4.1 Supplementary material

The materials included in this article are three csv files with the annotations made by the experts, as well as a csv file with metadata information about the annotated sonnets. This metadata csv is included in order to allow the reference between the DISCO PAL and the original source DISCO. The fields included in the metadata csv are:

  • author: author of the sonnet.

  • year: year or century of publication.

  • title: title of the sonnet.

  • id_sonnet: unique id used by DISCO for that sonnet.

  • file_path: file name path to that sonnet in the per-sonnet folder in DISCO.

We also include a csv with the aggregated annotations by the three experts. All data provided is located at (Barbado et al., 2019).

4.2 Reliability and validity of DISCO PAL corpus

The first approach to study the reliability and validity of DISCO PAL is to see that the correlations between annotators and between specific features are logical. In Fig. 2, we see the correlations for two features, “arousal” and “anger”, considering the three annotators. We see how these two features are positively correlated. Both “arousal” and “anger” have positive correlations between the annotators. They also have positive correlations when the values are compared for the same annotator.

Fig. 2
figure 2

Bivariate correlations between the annotators for arousal and related affective states (anger)

In Fig. 3, we see the correlations for “valence”, “disgust”, “fear”, “happiness” and “sadness”. For annotators 1 and 2, we see how “valence” is negatively correlated with that same feature in annotator 3. We also see how it is negatively correlated with “happiness”, while having a positive correlation with the remaining features. This indicates that annotators 1 and 2 have used a reversed scale in this feature. Because of that, for further analyses, we will reverse their results for the “valence” feature. For annotator 3, we see that the correlations are correct. The remaining features also seem to have logical correlations (e.g. positive for “disgust” and “fear”, negative for “happiness” and “fear”).

Fig. 3
figure 3

Bivariate correlations between the annotators for arousal and related affective states (happiness, sadness, fear, disgust)

The second step is analyzing the agreement between the three annotators. This is accomplished by obtaining the Krippenndorff Alpha (Krippendorff, 2011), or k-alpha, between the annotations made by the three experts for each of the features.

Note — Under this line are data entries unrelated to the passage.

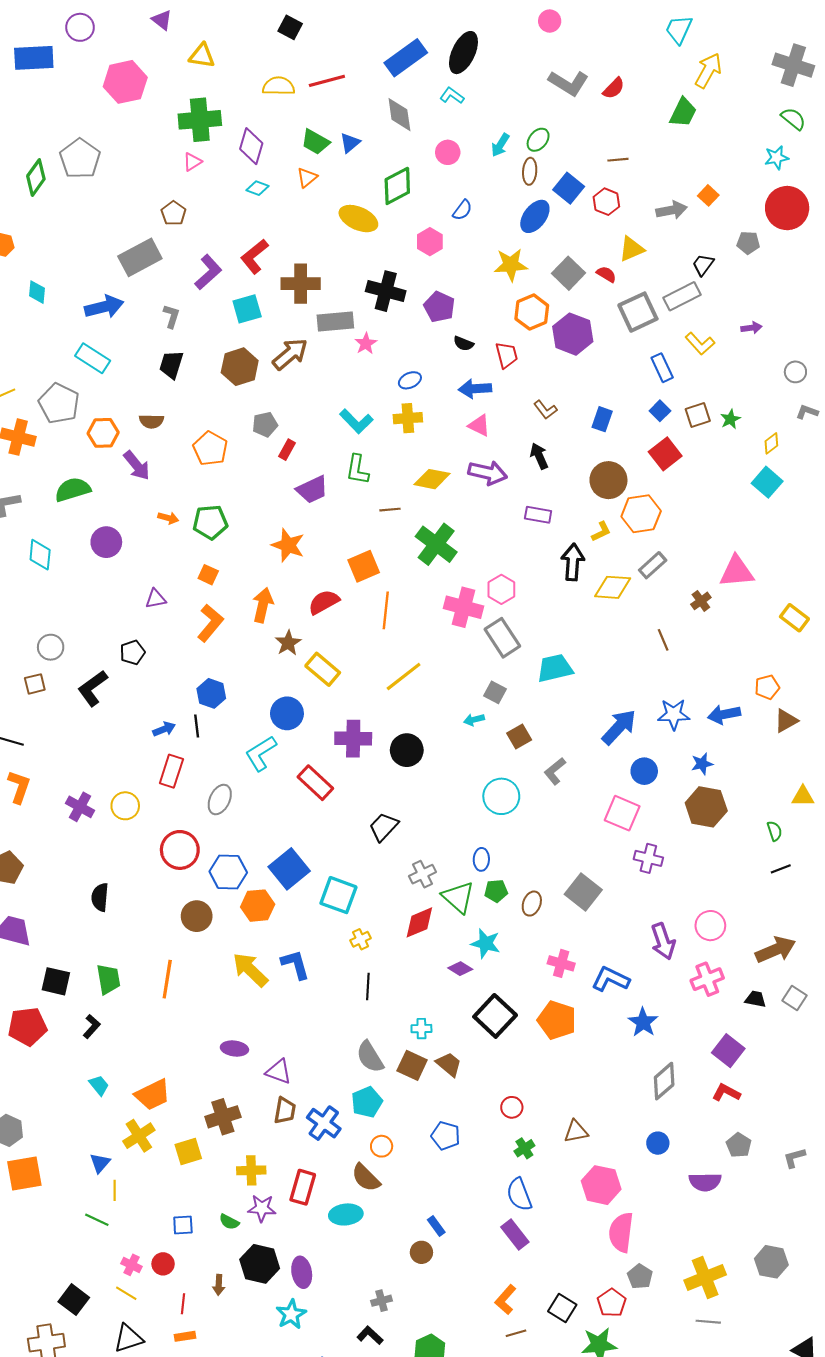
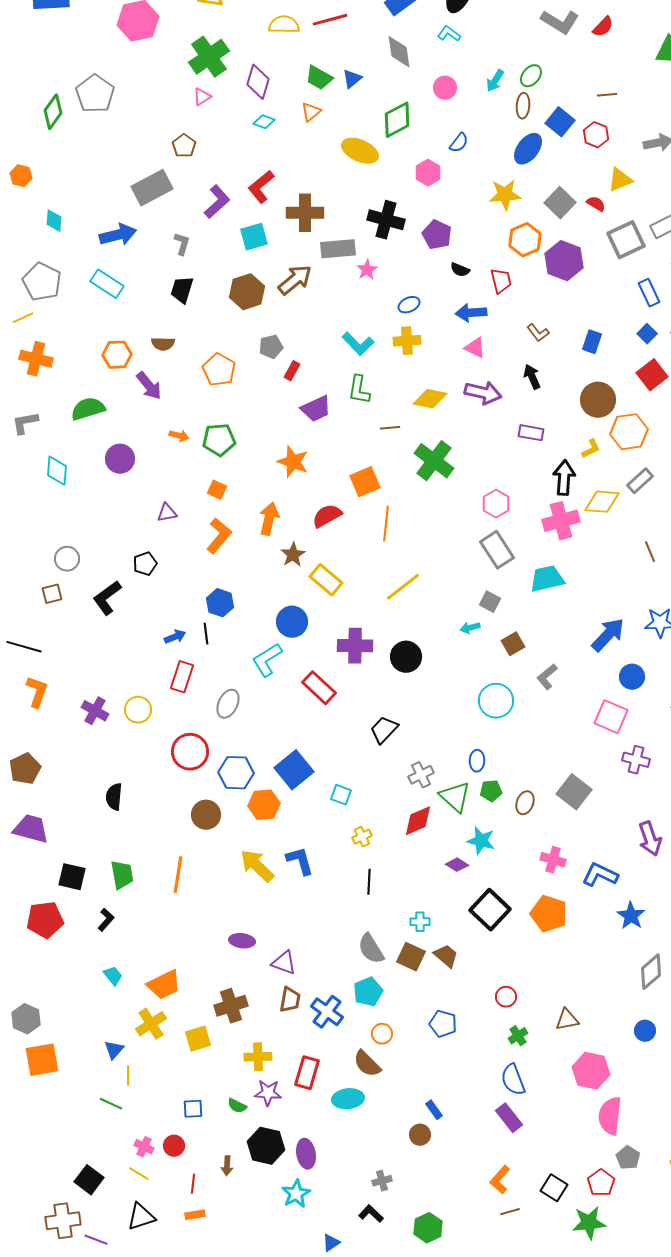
green cross: (200, 120) -> (209, 57), turned -30
gray pentagon: (59, 403) -> (42, 282), moved
pink cross: (463, 607) -> (561, 521), moved, turned -30
cyan square: (338, 895) -> (341, 795), size x0.6

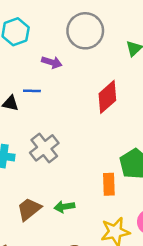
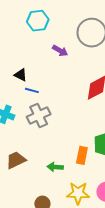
blue line: (32, 91) -> (32, 90), moved
green arrow: (64, 207) -> (55, 167), moved

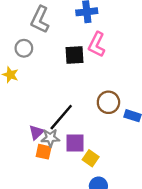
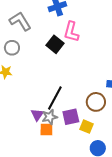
gray L-shape: (40, 20) -> (20, 21), turned 135
black square: (75, 55) -> (55, 44), turned -36
brown circle: (108, 102) -> (96, 102), moved

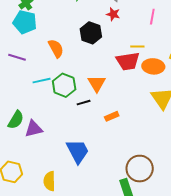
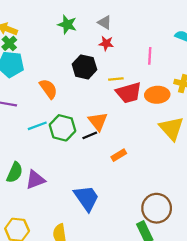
pink line: (152, 17) -> (150, 56), moved
yellow line: (137, 47) -> (116, 79), moved
black line: (84, 103) -> (90, 135), moved

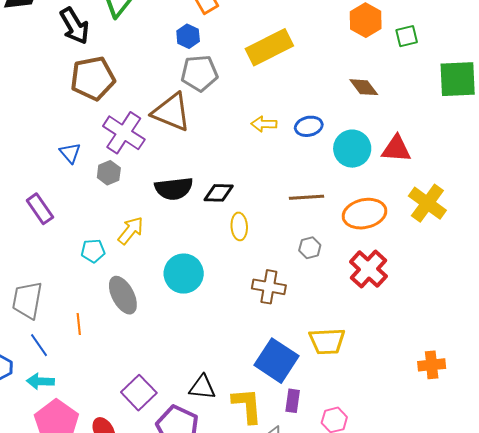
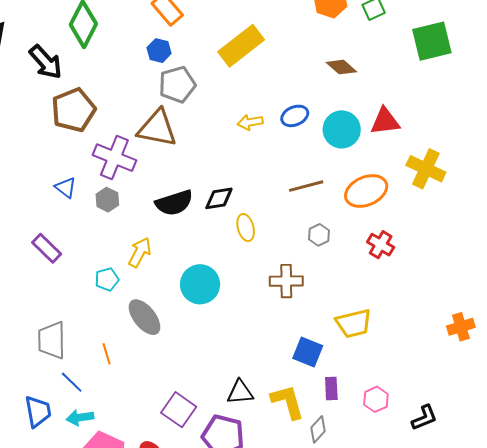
red cross: (368, 269) -> (381, 245), size x0.7
blue square: (276, 361) -> (308, 352), size x0.7

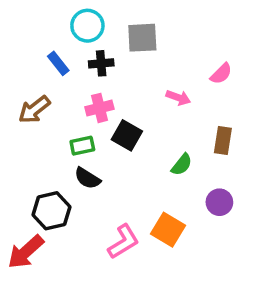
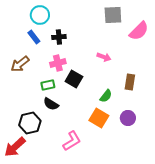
cyan circle: (87, 26) -> (40, 15), moved
gray square: (142, 38) -> (113, 15), moved
pink semicircle: (221, 74) -> (139, 31), moved, size x1.5
orange square: (168, 230) -> (99, 118), moved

K-alpha is a metric that generalizes other metrics that are responsible for quantifying the reliability between annotators (inter-rater reliability). It can be used for both ordinal and nominal annotations, as well as with any number of annotators. K-alpha yields a value between 0 and 1, where 1 represents full agreement. However, there are different criteria regarding when to consider that there is enough agreement between annotators. If the acceptance criteria is strict, only expert annotations are accepted as truly valid if there is a k-alpha of at least 0.8 (Carletta, 1996). Other laxer criteria set the minimum at 0.21, defining the following thresholds (Landis & Koch, 1977):

  • \(K < 0\): Very low

  • \(0< K < 2\): Light

  • \(0.21< K < 0.4\): Acceptable

  • \(0.41< K < 0.60\): Moderate

  • \(0.61< K < 0.80\): Substantial

  • \(0.81< K < 1\): Perfect

The k-alpha results considering the three annotators together are shown in Table 10. “k 12” represents the agreement between annotators 1 and 2 (analogous to “k 13” and “k 23”). In bold we see the k-alpha values that are below the “acceptable” threshold. Between most of the features and annotators, the level of agreement is above \( K \ge 0.21 \), with some cases that reach the “substantial” level (\(K \ge 0.61\)). However, there are combinations that yield levels below that 0.21 threshold, particularly for some features from annotator 3 when compared to either annotator 2 or annotator 1. For annotators 1 and 2 all the features are validated. For annotators 1 and 3, and for annotators 2 and 3, the same 7 features have a k-alpha below 0.21 (with an additional feature for the case of 1 and 3). Considering together all the annotators, the k-alpha results are all above 0.21, with the exception of the feature “happiness” (as seen in “k all” column). This means that 97% of the features have a moderate level of agreement (or better).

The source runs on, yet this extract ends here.